| 5. Structure and Safety |
In the present day both cars and railway carriages have crumple zones to absorb much of the impact. In the event of an accident they are more seriously damaged, but the people inside can get up and walk away. A bent railway carriage can be repaired or replaced; a person cannot.
We will look at collisions that occur between trains that are on the same track. They shouldn't be, but they are.
In any collision, the impact forces:
are equal and opposite (Newton III - forces act in pairs);
last for equal times.
This may or may not result in equal damage; that's immaterial.

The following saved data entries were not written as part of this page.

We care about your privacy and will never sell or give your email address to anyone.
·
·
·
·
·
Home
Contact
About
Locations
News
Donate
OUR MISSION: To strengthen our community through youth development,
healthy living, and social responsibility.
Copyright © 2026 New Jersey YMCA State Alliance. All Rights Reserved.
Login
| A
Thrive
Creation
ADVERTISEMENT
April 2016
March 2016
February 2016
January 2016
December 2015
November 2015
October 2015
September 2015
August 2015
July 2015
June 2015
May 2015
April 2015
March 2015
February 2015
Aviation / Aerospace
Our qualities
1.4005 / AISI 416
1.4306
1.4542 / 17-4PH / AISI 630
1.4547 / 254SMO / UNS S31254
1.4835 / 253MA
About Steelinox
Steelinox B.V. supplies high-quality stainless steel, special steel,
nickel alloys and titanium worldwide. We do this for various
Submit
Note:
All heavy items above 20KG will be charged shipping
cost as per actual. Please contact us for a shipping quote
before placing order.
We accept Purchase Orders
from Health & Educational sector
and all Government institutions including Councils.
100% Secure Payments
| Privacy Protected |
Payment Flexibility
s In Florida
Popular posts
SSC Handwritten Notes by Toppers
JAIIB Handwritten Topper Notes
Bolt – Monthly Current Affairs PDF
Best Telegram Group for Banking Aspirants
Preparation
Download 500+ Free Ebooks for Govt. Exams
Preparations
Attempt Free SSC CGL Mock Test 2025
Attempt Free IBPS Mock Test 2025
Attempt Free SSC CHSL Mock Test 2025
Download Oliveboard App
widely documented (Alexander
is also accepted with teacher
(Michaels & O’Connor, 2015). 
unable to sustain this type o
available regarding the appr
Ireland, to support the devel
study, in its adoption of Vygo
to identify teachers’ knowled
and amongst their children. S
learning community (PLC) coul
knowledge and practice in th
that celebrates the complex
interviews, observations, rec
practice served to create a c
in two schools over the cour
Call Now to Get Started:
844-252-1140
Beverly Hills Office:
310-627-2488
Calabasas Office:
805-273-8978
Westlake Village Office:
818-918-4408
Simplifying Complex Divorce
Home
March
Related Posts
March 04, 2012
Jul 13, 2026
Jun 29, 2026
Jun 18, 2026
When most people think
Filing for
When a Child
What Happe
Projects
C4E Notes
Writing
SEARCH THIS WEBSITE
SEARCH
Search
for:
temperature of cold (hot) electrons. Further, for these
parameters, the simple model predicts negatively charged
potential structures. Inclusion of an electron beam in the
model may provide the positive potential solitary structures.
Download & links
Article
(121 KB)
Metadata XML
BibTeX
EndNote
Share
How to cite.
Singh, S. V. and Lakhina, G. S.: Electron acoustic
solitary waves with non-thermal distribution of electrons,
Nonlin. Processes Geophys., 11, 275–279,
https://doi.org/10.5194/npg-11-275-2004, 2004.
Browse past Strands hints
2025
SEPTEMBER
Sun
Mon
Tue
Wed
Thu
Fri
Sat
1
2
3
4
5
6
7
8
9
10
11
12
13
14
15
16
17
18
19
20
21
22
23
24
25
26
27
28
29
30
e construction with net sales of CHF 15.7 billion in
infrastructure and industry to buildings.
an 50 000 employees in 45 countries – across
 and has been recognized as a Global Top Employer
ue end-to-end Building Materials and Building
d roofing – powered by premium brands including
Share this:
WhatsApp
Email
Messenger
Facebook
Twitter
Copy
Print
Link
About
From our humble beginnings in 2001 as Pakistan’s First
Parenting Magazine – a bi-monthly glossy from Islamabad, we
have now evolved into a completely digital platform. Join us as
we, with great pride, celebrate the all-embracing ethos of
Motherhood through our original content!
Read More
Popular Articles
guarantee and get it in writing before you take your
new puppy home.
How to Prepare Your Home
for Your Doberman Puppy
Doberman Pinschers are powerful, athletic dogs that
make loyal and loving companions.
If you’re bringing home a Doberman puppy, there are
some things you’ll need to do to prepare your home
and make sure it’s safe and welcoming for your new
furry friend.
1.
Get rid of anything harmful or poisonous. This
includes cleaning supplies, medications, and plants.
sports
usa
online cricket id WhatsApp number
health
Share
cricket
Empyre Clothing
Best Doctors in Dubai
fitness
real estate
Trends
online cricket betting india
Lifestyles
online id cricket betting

Also in any collision the momentum is conserved. Momentum is the product of mass and velocity:
momentum (kg m s-1) = mass (kg) × velocity (m s-1)
In Physics code:
p = mv
Momentum is a vector quantity. Its correct use is essential in understanding collisions. In every collision momentum is conserved:
momentum before = momentum after
The impulse (change in momentum) in a collisions is given by:
Dp = FDt
We will consider collisions in terms of railway wagons being shunted about sidings. There is an operation called fly-shunting in which wagons are pushed by an uncoupled shunting locomotive. The locomotive is stopped and the wagon is allowed to roll freely and runs into the other wagons on the siding. Too slow and the wagon comes to rest short of the other wagons. Too fast and the wagon will impact violently into the other wagons and may derail or be damaged. It is less common practice nowadays, and is forbidden on many railways.
Consider two wagons, wagon 1 and wagon 2 of mass m1 and m2 respectively. Before the collision they have velocities u1 and u2. After the collision they have velocities v1 and v2. We will consider the velocities being positive if they are from left to right. This is summed up in the table, plus some numbers, which we will use in worked examples.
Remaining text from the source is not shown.